Postpartum women experience bleeding, night sweats, lack of sleep, challenges with breastfeeding, and other issues. They only have one doctor’s visit at six weeks, Tucker explains.

“There’s a movement to think about the fourth trimester as a continuum, so the mother and baby are together at that time, and let’s treat and serve them together,” she adds.

The study found an association between preterm birth and less use of highly effective contraception. Women were much less likely to submit a claim for an intrauterine device after a preterm birth, Tucker says. Solutions include expanding Medicaid. Some women have Medicaid during their pregnancy, but do not have access to health insurance coverage after their pregnancy, Tucker says.
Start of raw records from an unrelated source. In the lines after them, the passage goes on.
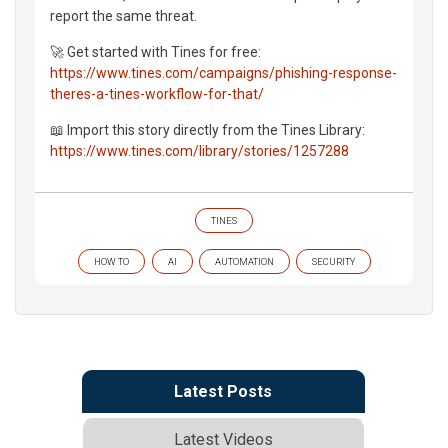
report the same threat.
🚀 Get started with Tines for free:
https://www.tines.com/campaigns/phishing-response-
theres-a-tines-workflow-for-that/
📖 Import this story directly from the Tines Library:
https://www.tines.com/library/stories/1257288
TINES
HOW TO
AI
AUTOMATION
SECURITY
Latest Posts
Latest Videos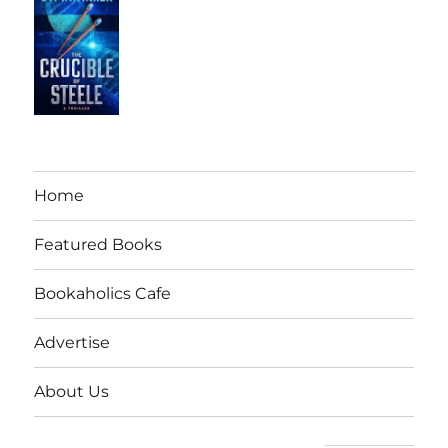
Home
Featured Books
Bookaholics Cafe
Advertise
About Us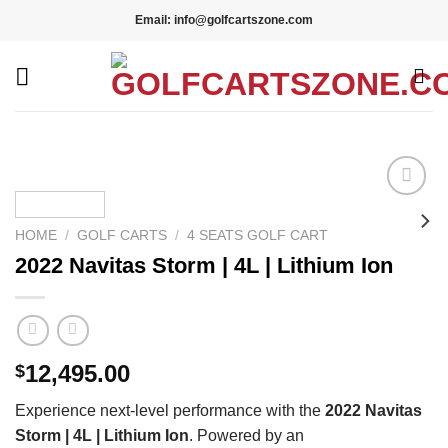
Skip
Email: info@golfcartszone.com
to
content
Add to wishlist
HOME
/
GOLF CARTS
/
4 SEATS GOLF CART
2022 Navitas Storm | 4L | Lithium Ion
12,495.00
$
Experience next-level performance with the
2022 Navitas
Storm | 4L | Lithium Ion
. Powered by an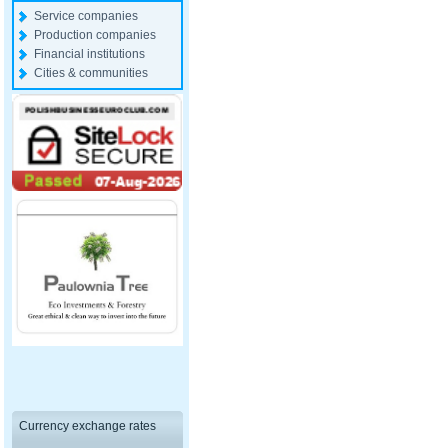
Service companies
Production companies
Financial institutions
Cities & communities
Currency exchange rates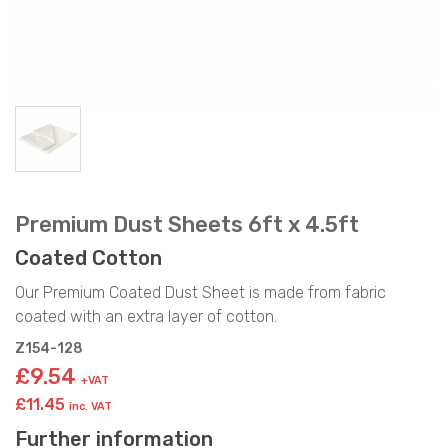
Premium Dust Sheets 6ft x 4.5ft
Coated Cotton
Our Premium Coated Dust Sheet is made from fabric
coated with an extra layer of cotton.
Z154-128
£9.54
+VAT
£11.45
inc. VAT
Further information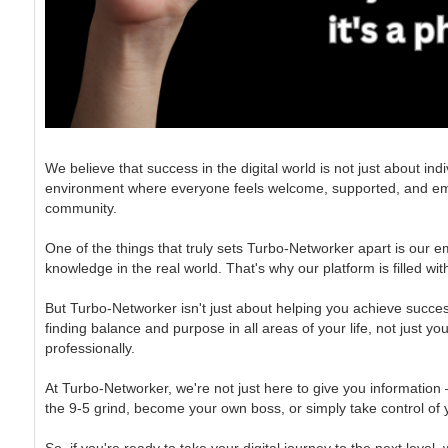
We believe that success in the digital world is not just about i
environment where everyone feels welcome, supported, and empowere
community.
One of the things that truly sets Turbo-Networker apart is our e
knowledge in the real world. That's why our platform is filled wi
But Turbo-Networker isn't just about helping you achieve success
finding balance and purpose in all areas of your life, not just y
professionally.
At Turbo-Networker, we're not just here to give you information
the 9-5 grind, become your own boss, or simply take control of yo
So, if you're ready to take your digital journey to the next level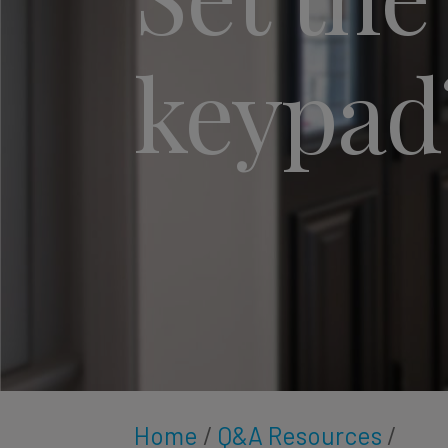
keypad
Home
/
Q&A Resources
/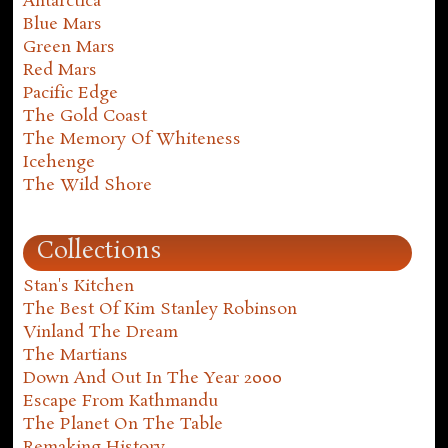
Antarctica
Blue Mars
Green Mars
Red Mars
Pacific Edge
The Gold Coast
The Memory Of Whiteness
Icehenge
The Wild Shore
Collections
Stan's Kitchen
The Best Of Kim Stanley Robinson
Vinland The Dream
The Martians
Down And Out In The Year 2000
Escape From Kathmandu
The Planet On The Table
Remaking History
Another solution is the national Alliance for Innovation on Maternal Health (AIM) patient safety bundle related to postpartum care basics for maternal safety. (Find more information at:

“Nationally, there is a lot of funding around maternal mortality and severe maternal morbidity. New safety bundles were implemented with small, evidence-based interventions,” Tucker says. Two postpartum bundles help providers give a warm handoff from the maternity care provider to the primary care provider.
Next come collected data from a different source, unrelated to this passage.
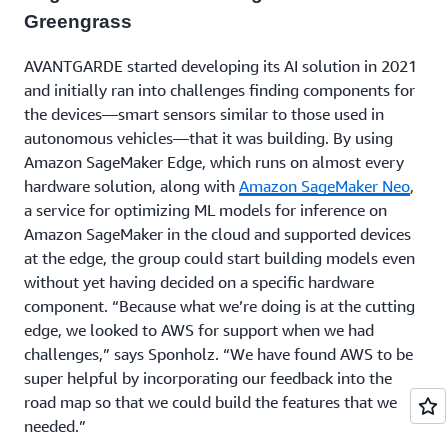
Greengrass
AVANTGARDE started developing its AI solution in 2021
and initially ran into challenges finding components for
the devices—smart sensors similar to those used in
autonomous vehicles—that it was building. By using
Amazon SageMaker Edge, which runs on almost every
hardware solution, along with
Amazon SageMaker Neo
,
a service for optimizing ML models for inference on
Amazon SageMaker in the cloud and supported devices
at the edge, the group could start building models even
without yet having decided on a specific hardware
component. “Because what we’re doing is at the cutting
edge, we looked to AWS for support when we had
challenges,” says Sponholz. “We have found AWS to be
super helpful by incorporating our feedback into the
road map so that we could build the features that we
needed.”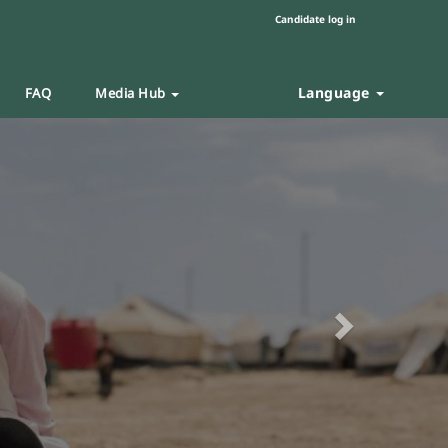
Candidate log in
Language
FAQ
Media Hub
Next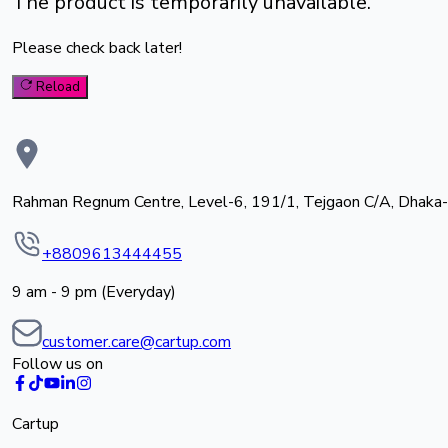
The product is temporarily unavailable.
Please check back later!
Reload
Rahman Regnum Centre, Level-6, 191/1, Tejgaon C/A, Dhaka
+8809613444455
9 am - 9 pm (Everyday)
customer.care@cartup.com
Follow us on
Cartup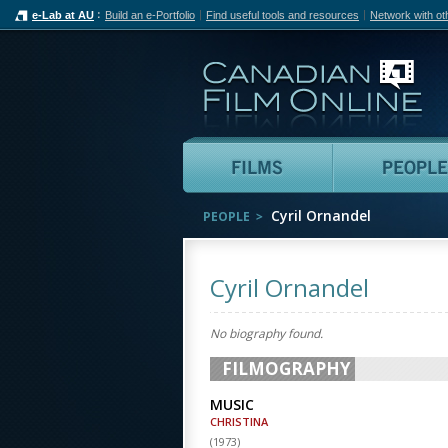
e-Lab at AU
Build an e-Portfolio
Find useful tools and resources
Network with ot
Can
Films
Cyril Ornandel
PEOPLE
Cyril Ornandel
No biography found.
FILMOGRAPHY
MUSIC
CHRISTINA
(
1973
)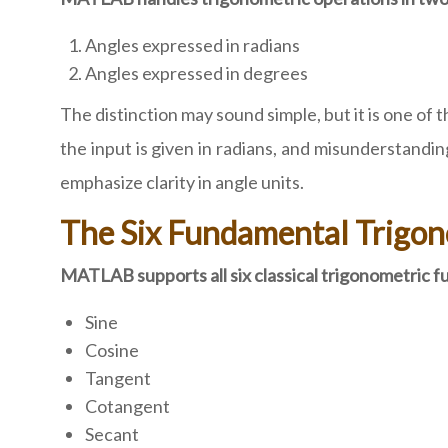
Angles expressed in radians
Angles expressed in degrees
The distinction may sound simple, but it is one
the input is given in radians, and misunderstandin
emphasize clarity in angle units.
The Six Fundamental Trigo
MATLAB supports all six classical trigonometric f
Sine
Cosine
Tangent
Cotangent
Secant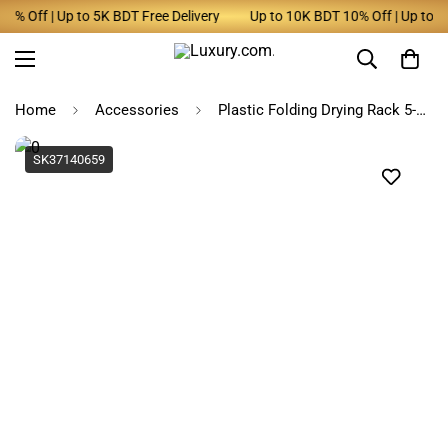
Off | Up to 5K BDT Free Delivery
Up to 10K BDT 10% Off | Up to 5K B
Home
Accessories
Plastic Folding Drying Rack 5-Hole Windproof Hanger
SK37140659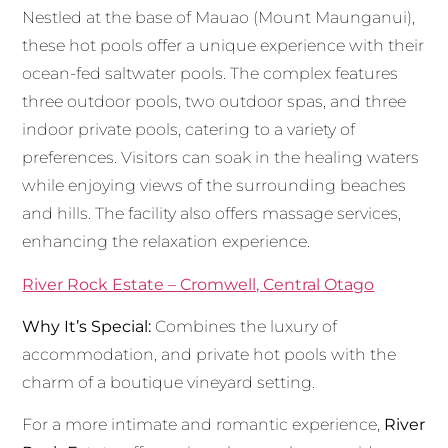
Nestled at the base of Mauao (Mount Maunganui),
these hot pools offer a unique experience with their
ocean-fed saltwater pools. The complex features
three outdoor pools, two outdoor spas, and three
indoor private pools, catering to a variety of
preferences. Visitors can soak in the healing waters
while enjoying views of the surrounding beaches
and hills. The facility also offers massage services,
enhancing the relaxation experience.
River Rock Estate – Cromwell, Central Otago
Why It’s Special:
Combines the luxury of
accommodation, and private hot pools with the
charm of a boutique vineyard setting.
For a more intimate and romantic experience,
River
Another best practice is for obstetricians/gynecologists to start a conversation about contraception prenatally. “Those conversations should be patient-centered,” Tucker says. “It might not be the most important thing to the woman to prevent another preterm birth.”

For instance, the woman might want another baby soon after giving birth. Conversations must take into account her needs and view the woman as the expert in her own needs, Tucker explains.

“The clinician can explain how she might be at higher risk of a second preterm birth if she just had one, and the clinician can explain the evidence on birth spacing,” she adds. “But, ultimately, this needs to be a shared decision-making process. If we just say, ‘Don’t get pregnant in the next 18 months,’ it doesn’t open the door for the woman to have an open conversation with her provider.”


  1. Tucker C, Berrien K, Menard MK, et al. Preterm birth and receipt of postpartum contraception among women with Medicaid in North Carolina. Matern Child Health J 2020;24:640-650.